Saeed Amen, a quant and co-author of The Book of Alternative Data (published in July), describes why the concept of understanding point-in-time data is crucial when it comes to performing historical analysis of the market.
- If data is not recorded point-in-time, we could be using ‘future’ data in our backtest, This will pollute the analysis with hindsight bias, which can artificially make results look better.
- It is crucial to ensure that your data vendor provides point-in-time data. This is particularly the case for datasets that are often subject to revision, such as macroeconomic and company fundamental data.
- Point-in-time recording of data is also a factor to be considered when analyzing alternative datasets.
For more data-driven insights in your Inbox, subscribe to the Refinitiv Perspectives weekly newsletter.
What’s ‘point-in-time’ when it comes to data?
Point-in-time data is a very important consideration when performing any sort of historical market analysis. We can start to illustrate how it works through an example, before digging down in the subject further.
How is point-in-time data applied to analysis?
Let’s say we are backtesting a trading strategy and we are using the past five years of historical data as our input.
Our model is assumed to trade once a day, at the market close, and we’ll say we are calculating the trading signal for 1 January 2020 in our backtest. At that point, we should only have data for 1 January 2020, 31 December 2019, 30 December 2019 etc.
In other words, our backtest should only see historical data, not any future data. If we know future data, our results are going to look better.
However, using future data makes a strategy untradeable in a live environment.
An example of a very simple untradable trading strategy, which employs a healthy dose of hindsight bias, would use an input of tomorrow’s stock price. The strategy uses tomorrow’s price to determine whether to buy and sell today. If the price goes up tomorrow, assign a signal of ‘buy’ for today. Things are obvious, if you know the outcome.
If we are trading live, we don’t have any crystal ball to see prices from the future. Hence, we can’t download any future data. However, in a backtest it is more tricky to ensure that future data somehow doesn’t seep into our dataset.
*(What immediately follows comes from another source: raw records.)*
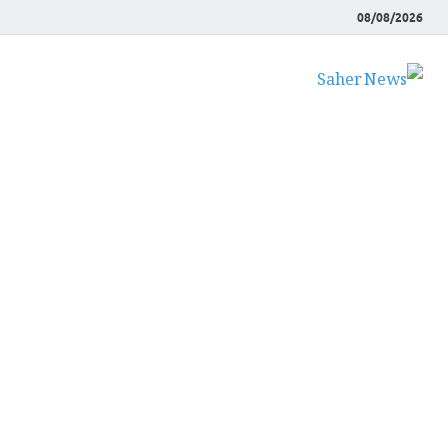
08/08/2026
Saher News
نیوز پورٹل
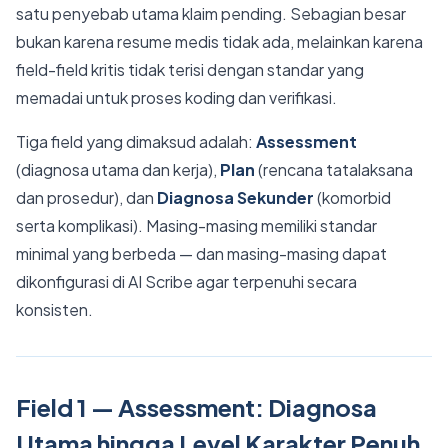
satu penyebab utama klaim pending. Sebagian besar
bukan karena resume medis tidak ada, melainkan karena
field-field kritis tidak terisi dengan standar yang
memadai untuk proses koding dan verifikasi.
Tiga field yang dimaksud adalah:
Assessment
(diagnosa utama dan kerja),
Plan
(rencana tatalaksana
dan prosedur), dan
Diagnosa Sekunder
(komorbid
serta komplikasi). Masing-masing memiliki standar
minimal yang berbeda — dan masing-masing dapat
dikonfigurasi di AI Scribe agar terpenuhi secara
konsisten.
Field 1 — Assessment: Diagnosa
Utama hingga Level Karakter Penuh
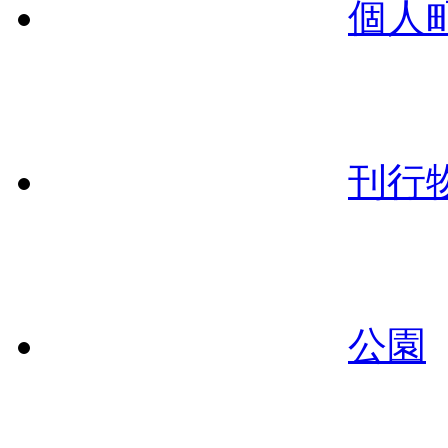
個人
刊行
公園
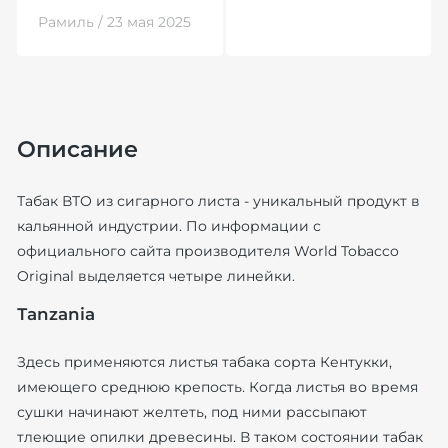
Рамиль / 23 мая 2025
Описание
Табак ВТО из сигарного листа - уникальный продукт в
кальянной индустрии. По информации с
официального сайта производителя World Tobacco
Original выделяется четыре линейки.
Тanzania
Здесь применяются листья табака сорта Кентукки,
имеющего среднюю крепость. Когда листья во время
сушки начинают желтеть, под ними рассыпают
тлеющие опилки древесины. В таком состоянии табак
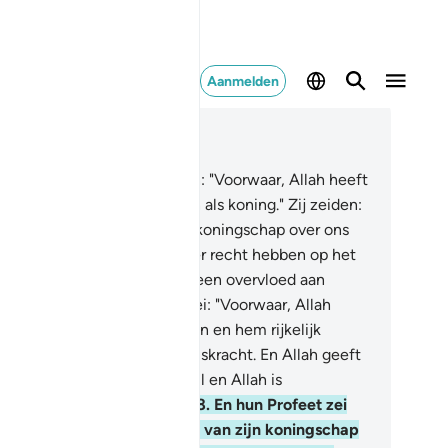
Aanmelden
es in context
fdstuk 2, Pagina 40, Juz 2
7
.
En hun Profeet zei tot hen: "Voorwaar, Allah heeft
r jullie Thâlôet aangewezen als koning." Zij zeiden:
oe kan het zijn dat hem het koningschap over ons
geven wordt, terwijl wij meer recht hebben op het
ningschap dan hij, en hem geen overvloed aan
ittingen is gegeven?"' Hij zei: "Voorwaar, Allah
eft hem boven jullie verkozen en hem rijkelijk
orzien van kennis en lichaamskracht. En Allah geeft
t koningschap aan wie Hij wil en Allah is
lesomvattend. Alwetend,
248
.
En hun Profeet zei
t hen: "Voorwaar, een teken van zijn koningschap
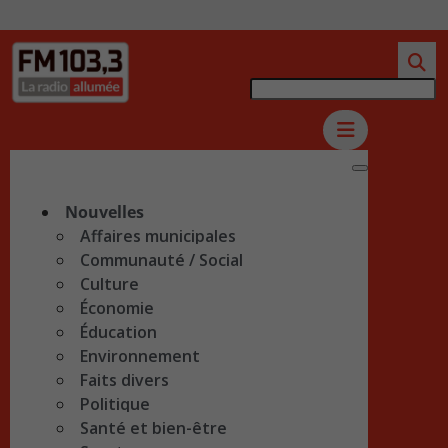
Nouvelles
Affaires municipales
Communauté / Social
Culture
Économie
Éducation
Environnement
Faits divers
Politique
Santé et bien-être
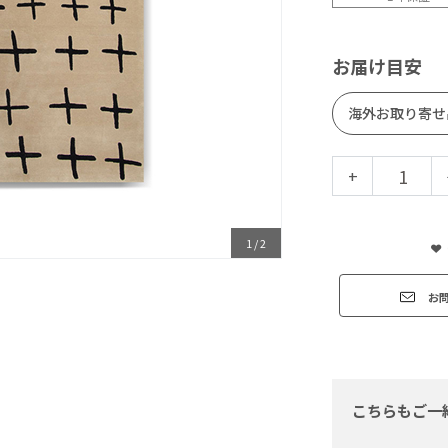
お届け目安
海外お取り寄せ
+
1
/
2
お
こちらもご一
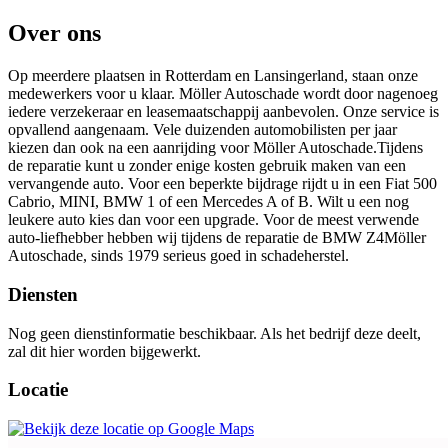
Over ons
Op meerdere plaatsen in Rotterdam en Lansingerland, staan onze
medewerkers voor u klaar. Möller Autoschade wordt door nagenoeg
iedere verzekeraar en leasemaatschappij aanbevolen. Onze service is
opvallend aangenaam. Vele duizenden automobilisten per jaar
kiezen dan ook na een aanrijding voor Möller Autoschade.Tijdens
de reparatie kunt u zonder enige kosten gebruik maken van een
vervangende auto. Voor een beperkte bijdrage rijdt u in een Fiat 500
Cabrio, MINI, BMW 1 of een Mercedes A of B. Wilt u een nog
leukere auto kies dan voor een upgrade. Voor de meest verwende
auto-liefhebber hebben wij tijdens de reparatie de BMW Z4Möller
Autoschade, sinds 1979 serieus goed in schadeherstel.
Diensten
Nog geen dienstinformatie beschikbaar. Als het bedrijf deze deelt,
zal dit hier worden bijgewerkt.
Locatie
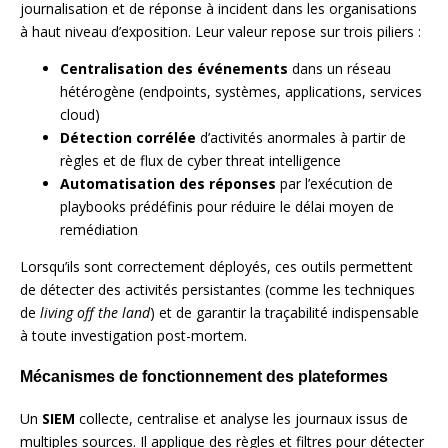
journalisation et de réponse à incident dans les organisations
à haut niveau d’exposition. Leur valeur repose sur trois piliers :
Centralisation des événements
dans un réseau
hétérogène (endpoints, systèmes, applications, services
cloud)
Détection corrélée
d’activités anormales à partir de
règles et de flux de cyber threat intelligence
Automatisation des réponses
par l’exécution de
playbooks prédéfinis pour réduire le délai moyen de
remédiation
Lorsqu’ils sont correctement déployés, ces outils permettent
de détecter des activités persistantes (comme les techniques
de
living off the land
) et de garantir la traçabilité indispensable
à toute investigation post-mortem.
Mécanismes de fonctionnement des plateformes
Un
SIEM
collecte, centralise et analyse les journaux issus de
multiples sources. Il applique des règles et filtres pour détecter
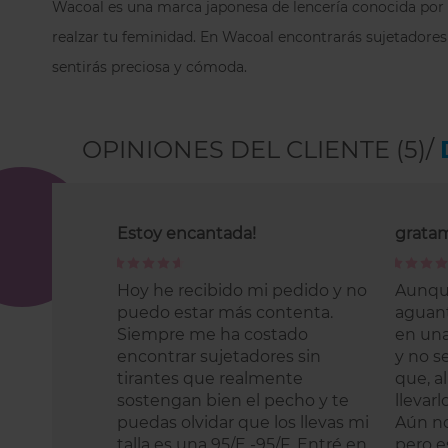
Wacoal es una marca japonesa de lencería conocida por 
realzar tu feminidad. En Wacoal encontrarás sujetadores 
sentirás preciosa y cómoda.
OPINIONES DEL CLIENTE (5)/
Estoy encantada!
grata
100%
100%
Hoy he recibido mi pedido y no
Aunque
puedo estar más contenta.
aguant
Siempre me ha costado
en una
encontrar sujetadores sin
y no s
tirantes que realmente
que, al
sostengan bien el pecho y te
llevar
puedas olvidar que los llevas mi
Aún no
talla es una 95/E -95/F. Entré en
pero e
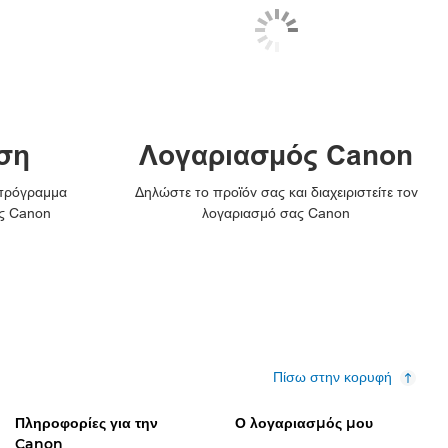
ση
Λογαριασμός Canon
 πρόγραμμα
Δηλώστε το προϊόν σας και διαχειριστείτε τον
ς Canon
λογαριασμό σας Canon
Πίσω στην κορυφή
Πληροφορίες για την
Ο λογαριασμός μου
Canon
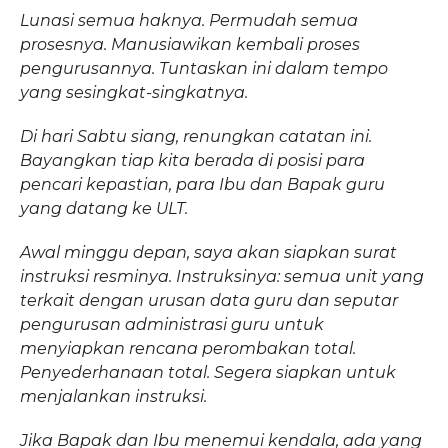
Lunasi semua haknya. Permudah semua
prosesnya. Manusiawikan kembali proses
pengurusannya. Tuntaskan ini dalam tempo
yang sesingkat-singkatnya.
Di hari Sabtu siang, renungkan catatan ini.
Bayangkan tiap kita berada di posisi para
pencari kepastian, para Ibu dan Bapak guru
yang datang ke ULT.
Awal minggu depan, saya akan siapkan surat
instruksi resminya. Instruksinya: semua unit yang
terkait dengan urusan data guru dan seputar
pengurusan administrasi guru untuk
menyiapkan rencana perombakan total.
Penyederhanaan total. Segera siapkan untuk
menjalankan instruksi.
Jika Bapak dan Ibu menemui kendala, ada yang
In a backtest, we need to avoid loading future prices from our database, whenever doing a calculation. For example, if we are calculating what the trading signal would have been on 1 January 2020, we need to ensure that the price for 2 January 2020 (or indeed any data generated after 1 January 2020) is not used.
If we are not using point-in-time data, we could end up with a backtest that is not properly representative of a strategy’s historical performance. Any subsequent trading decision based on such a backtest could be made as a result of inaccurate data. We could end up investing in a strategy that is not as attractive as our statistical analysis suggests, because of hindsight bias induced by using data which isn’t point-in-time.
Checking data is recorded point-in-time
However, this is not enough. We need to ensure that any data we are using is recorded point-in-time, so that every data point has a timestamp recorded for when it was collected or updated.
We need to inspect this timestamp alongside each data point, so we don’t inadvertently end up using future revisions when backtesting. Macroeconomic and company fundamental datasets, and alternative data (such as machine readable news) more broadly can often be subject to revision many times.
Let’s take a macroeconomic data release, such as Q1 U.S. GDP (i.e. from 1 January – 31 March 2019), which is released several times for the same period:
- Advance GDP estimate: 25 April 2019
- Second GDP estimate: 30 May 2019
- Third GDP estimate: 27 June 2019
If we want to backtest a trading strategy which uses U.S. GDP as an input, we need to make sure that whatever number we are using for U.S. GDP has been collected before our trading date.
For example, we can only use the advance estimate from 25 April onwards in our trading calculations, the second estimate from 30 May onwards, and so on.
How do alternative datasets affect point-in-time?
When using alternative datasets, we must also be aware of the impact of point-in-time issues.
Let’s say we are constructing a dataset that records the car counts of retailer car parks, which involves collecting satellite imagery. We need to be sure that our observations for car counts have the same timestamps as the images we are collecting, and we are not inadvertently using ‘future’ images to backfill our car count dataset.
Point-in-time data enables investors to assess the evolution of a particular data point, rather than just observing the final revised figure in the data history.
As well as being key for performing an accurate and representative backtest, having access to multiple revisions can provide additional inputs for your model. You can consequently go backwards in time to see different revisions of the same data point, together with a timestamp for the release time.
The issue of point-in-time can seem very subtle. However, ignoring it can render historical market analysis unrealistic and result in investors coming to the wrong conclusions. To prevent running into this problem, it’s crucial to make sure that your data vendor offers point-in-time datasets.